Being active is one of the best ways to achieve and keep a healthy weight. 

 

Here are some ideas for moving your body every day!

  • Play your favourite team sport – soccer, footy, basketball, netball, tennis.

  • Grab some friends together and play beach sports – frisbee, cricket, kick or throw a ball around.

  • Climb a mountain or go for a bush walk.

  • Walk to school with friends

  • impress your parents: help out with house cleaning or gardening!

  • Use the stairs instead of taking lifts

  • Have a run or throw a ball around before dinner

  • Take the dog for a walk

  • Get wet! Swim/surf/body board in a patrolled spot

  • Go for a bike ride

  • Dance/ shake that body - it's great exercise!

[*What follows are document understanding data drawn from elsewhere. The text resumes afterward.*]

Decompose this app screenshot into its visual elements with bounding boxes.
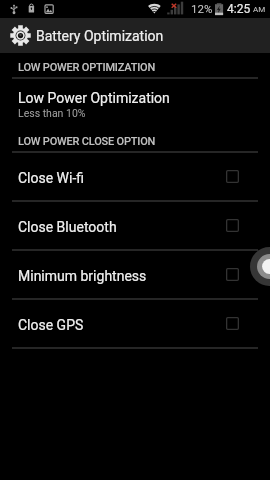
staticText: LOW POWER CLOSE OPTION	[18, 135, 156, 148]
staticText: 12%	[191, 2, 213, 15]
button[interactable]: Minimum brightness	[0, 250, 270, 299]
staticText: Battery Optimization	[36, 28, 164, 44]
staticText: AM	[253, 5, 266, 14]
staticText: LOW POWER OPTIMIZATION	[18, 61, 156, 74]
button[interactable]: Settings	[0, 18, 270, 53]
staticText: Low Power Optimization	[18, 90, 170, 106]
button[interactable]: Close Wi-fi	[0, 152, 270, 201]
button[interactable]: Low Power Optimization	[0, 78, 270, 150]
staticText: Close Bluetooth	[18, 219, 117, 235]
staticText: Close Wi-fi	[18, 170, 85, 186]
button[interactable]: Assistive touch	[250, 247, 270, 286]
staticText: 4:25	[227, 2, 251, 16]
staticText: Less than 10%	[18, 107, 86, 119]
staticText: Close GPS	[18, 317, 84, 333]
button[interactable]: Close Bluetooth	[0, 201, 270, 250]
staticText: Minimum brightness	[18, 268, 147, 284]
other: Settings	[10, 25, 31, 46]
button[interactable]: Close GPS	[0, 299, 270, 348]
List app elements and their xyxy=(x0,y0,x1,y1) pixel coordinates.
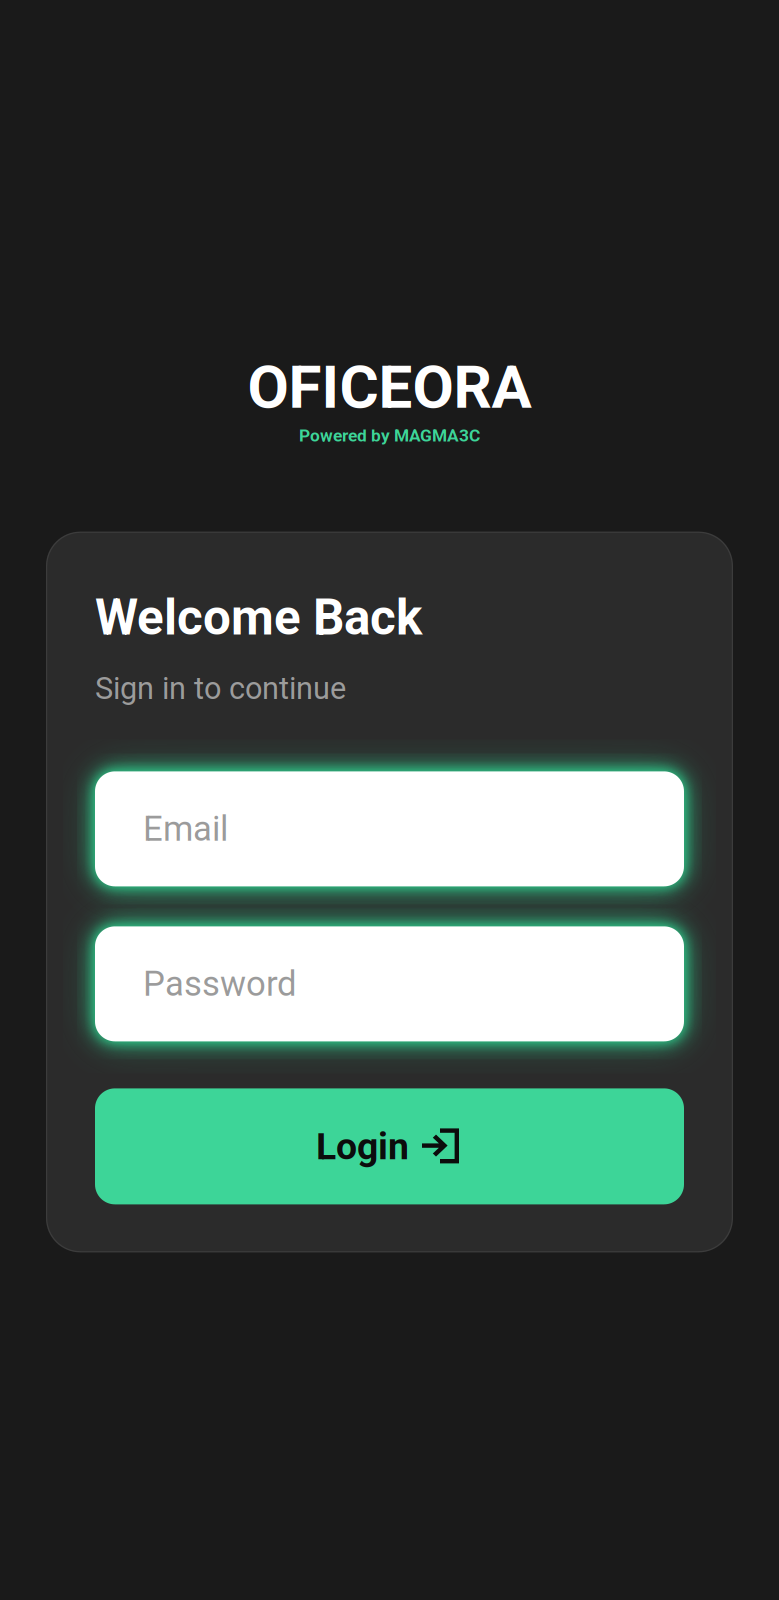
staticText: Login xyxy=(316,1124,409,1168)
staticText: Powered by MAGMA3C xyxy=(299,425,480,446)
staticText: Password xyxy=(143,964,297,1004)
staticText: Email xyxy=(143,809,228,849)
staticText: Sign in to continue xyxy=(95,670,346,706)
staticText: Welcome Back xyxy=(95,589,422,646)
staticText: OFICEORA xyxy=(248,352,532,422)
button[interactable]: Email xyxy=(95,771,684,886)
button[interactable]: Password xyxy=(95,926,684,1041)
button[interactable]: Login xyxy=(95,1088,684,1204)
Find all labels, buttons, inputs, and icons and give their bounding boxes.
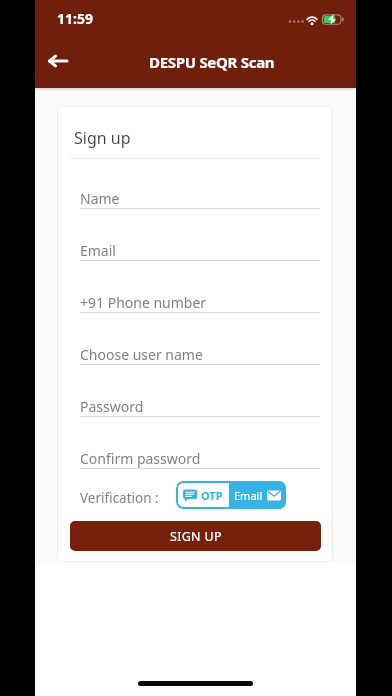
button[interactable]: Email	[229, 481, 286, 509]
button[interactable]: Password	[70, 388, 321, 418]
button[interactable]: SIGN UP	[70, 521, 321, 551]
button[interactable]: Name	[70, 180, 321, 210]
staticText: Password	[80, 397, 144, 416]
staticText: OTP	[201, 488, 223, 503]
staticText: Confirm password	[80, 449, 201, 468]
button[interactable]: Confirm password	[70, 440, 321, 470]
staticText: SIGN UP	[170, 528, 222, 545]
staticText: Choose user name	[80, 345, 203, 364]
staticText: Name	[80, 189, 120, 208]
button[interactable]: Choose user name	[70, 336, 321, 366]
staticText: +91 Phone number	[80, 293, 207, 312]
staticText: DESPU SeQR Scan	[149, 52, 275, 72]
staticText: Sign up	[74, 127, 131, 149]
staticText: Verification :	[80, 489, 159, 507]
button[interactable]: Email	[70, 232, 321, 262]
staticText: Email	[80, 241, 116, 260]
staticText: Email	[234, 488, 263, 503]
staticText: 11:59	[57, 9, 93, 28]
button[interactable]: +91 Phone number	[70, 284, 321, 314]
button[interactable]	[39, 49, 77, 75]
button[interactable]: OTP	[176, 481, 229, 509]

Check out the Department  of Sport and Rec's Active Search to find a Central Coast contact for a local sport of your choice.  Click Here

Being active doesn't just help with body weight. Here are some other great reasons to keep active

  • Moving is what the body was designed for. The human body loves it. Keeping active keeps all your systems firing.

  • Being active soothes the savage beast. If you've had a bad day, don't take it out on your friends and family, slog it out on the footpath, bicycle, or basketball.

  • You actually meet new people and make friends, not just look at strangers on a TV.

  • It releases endorphins. These are the brain's happy chemicals. Being active helps to keep people from getting grumpy and makes them feel good about themselves.

  • Being active develops muscle. Muscle uses more energy thereby helping with weight control even when your not being active...cool huh!

  • Activity tends to tame the appetite i.e. you don't feel as hungry when you're out and about as you do 'veging' in front of the telly.

  • It helps to make bones strong. You'll need that for when you get old!

  • It reduces your chances of getting diabetes and some cancers.

  • It's good for your immune system i.e. you're less likely to get a cold or the flu.

  • It keeps the pipes clear i.e. you're less likely to get constipated.

  • It makes you fitter, and that means you have more staying capacity for having fun!

  • It has a great influence on cholesterol levels which helps keep your heart in top shape.

  • It helps you to sleep better.

How much physical activity do I need?

Teenagers need more physical activity than adults. Medical experts agree that for optimum health teenagers should have at least 60 minutes of physical activity every day. But remember, more is better - even up to several hours! This can be built up over the course of the day with a combination of moderate and vigorous activity. For more information check out Australia's Physical Activity Recommendations for 12-18 year olds. Click here (PDF File 124KB)

Counting Steps?

Some very clever individuals have worked out how many steps the human body requires per day to optimise health. Some people buy a gadget called a pedometer to count them.

The recommendation for teenagers is 12,000 to 15,000 steps per day.

That is a lot more than many people are currently getting.

 If you're not currently very active (say less than 6000 steps per day), try to increase the number of steps you take each day gradually. Take 2 to 3 weeks to increase your step count by 2000 per day.